7.3. Synthesis#

In the first section of this chapter, we saw how a signal \(\blue{x[n]}\) representing a sinusoid at an analysis frequency can be reconstructed from its DFT coefficients \(\darkblue{X[m]}\). In the second section, we saw (abstractly) that this is true of any signal \(\blue{x[n]}\), not just sinusoids. In this section, we’ll unpack this a bit and look more carefully at some examples to get a better intuition for how this works.

The key idea is that the IDFT can be thought of as an example of additive synthesis: the signal \(\blue{x[n]}\) is reconstructed as a combination of pure tones.

7.3.1. IDFT as synthesis#

Equation (7.1) tells us how to construct the \(n\)th sample of a signal \(x\) as an average of the following terms:

\[\blue{x[n]} = \frac{1}{N} \sum_{m=0}^{N-1} \darkblue{X[m]} \cdot \green{e^{2\pi\cdot\mathsf{j}\cdot \frac{m}{N} \cdot n}}\]

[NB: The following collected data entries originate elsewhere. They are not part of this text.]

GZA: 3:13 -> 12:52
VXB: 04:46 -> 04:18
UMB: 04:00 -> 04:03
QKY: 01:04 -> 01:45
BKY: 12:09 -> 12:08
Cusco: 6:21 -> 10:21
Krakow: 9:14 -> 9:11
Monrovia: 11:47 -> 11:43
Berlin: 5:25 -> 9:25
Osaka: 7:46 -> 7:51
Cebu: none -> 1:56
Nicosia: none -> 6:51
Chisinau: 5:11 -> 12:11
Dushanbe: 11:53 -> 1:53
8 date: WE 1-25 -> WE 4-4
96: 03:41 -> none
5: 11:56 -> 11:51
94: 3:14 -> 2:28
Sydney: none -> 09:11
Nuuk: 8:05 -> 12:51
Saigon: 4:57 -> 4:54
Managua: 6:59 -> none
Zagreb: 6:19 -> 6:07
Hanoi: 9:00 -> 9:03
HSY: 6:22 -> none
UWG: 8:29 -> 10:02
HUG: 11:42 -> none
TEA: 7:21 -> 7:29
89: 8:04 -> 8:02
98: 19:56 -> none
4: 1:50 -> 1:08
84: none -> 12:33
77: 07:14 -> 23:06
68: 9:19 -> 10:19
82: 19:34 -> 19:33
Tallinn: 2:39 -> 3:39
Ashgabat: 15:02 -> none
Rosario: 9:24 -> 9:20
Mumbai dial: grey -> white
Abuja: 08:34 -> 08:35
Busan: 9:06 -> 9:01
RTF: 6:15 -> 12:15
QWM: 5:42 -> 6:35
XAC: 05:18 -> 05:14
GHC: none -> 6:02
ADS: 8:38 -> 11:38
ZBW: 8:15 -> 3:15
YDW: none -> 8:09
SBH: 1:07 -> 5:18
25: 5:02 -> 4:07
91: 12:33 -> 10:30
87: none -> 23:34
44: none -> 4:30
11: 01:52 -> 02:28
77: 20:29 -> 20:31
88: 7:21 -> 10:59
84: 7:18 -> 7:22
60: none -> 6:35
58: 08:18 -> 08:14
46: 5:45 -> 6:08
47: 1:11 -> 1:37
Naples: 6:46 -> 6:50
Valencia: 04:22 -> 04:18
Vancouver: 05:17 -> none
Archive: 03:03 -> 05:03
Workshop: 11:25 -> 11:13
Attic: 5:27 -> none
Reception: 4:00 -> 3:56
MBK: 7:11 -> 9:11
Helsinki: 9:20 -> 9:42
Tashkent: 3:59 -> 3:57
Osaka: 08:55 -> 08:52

Remember that each DFT coefficient \(\darkblue{X[m]}\) is a complex number with an amplitude (we’ll call it \(A_m\)) and a phase (\(\phi_m\)):

\[\darkblue{X[m]} = A_m \cdot e^{\mathsf{j}\cdot \phi_m}\]

This means that each term in IDFT summation can be equivalently expressed as

\[A_m \cdot e^{\mathsf{j}\cdot \phi_m}\cdot \green{e^{2\pi\cdot\mathsf{j}\cdot \frac{m}{N} \cdot n}} = A_m \cdot e^{\mathsf{j}\cdot\left(\green{2\pi \cdot \frac{m}{N} \cdot n} + \phi_m\right)}.\]

Equivalently, we can use Euler’s formula to express this as waves instead of an exponential:

\[A_m \cdot \red{\cos\left(2\pi \cdot \frac{m}{N} \cdot n + \phi_m\right)} + \mathsf{j}\cdot A_m \cdot \purple{\sin\left(2\pi \cdot \frac{m}{N} \cdot n + \phi_m\right)}.\]

This says that each term in the summation has a real part (the cosine term) and an imaginary part (the sine term), but they both share the same amplitude \(A_m\), frequency \(m/N\), and phase \(\phi_m\).

As we saw in our warmup example earlier in the chapter, if the DFT has conjugate symmetry (so that \(X[m] = \overline{X[N-m]}\)), then the imaginary term corresponding to \(X[m]\) will cancel with the imaginary term corresponding to \(X[N-m]\) when we sum over all frequencies. This results in an entirely real-valued summation, where each term is produced by a sinusoid in standard form:

(7.2)#\[\blue{x[n]} = \frac{1}{N} \sum_{m=0}^{N-1} A_m \cdot \red{\cos\left(2\pi \cdot \frac{m}{N} \cdot n + \phi_m\right)}.\]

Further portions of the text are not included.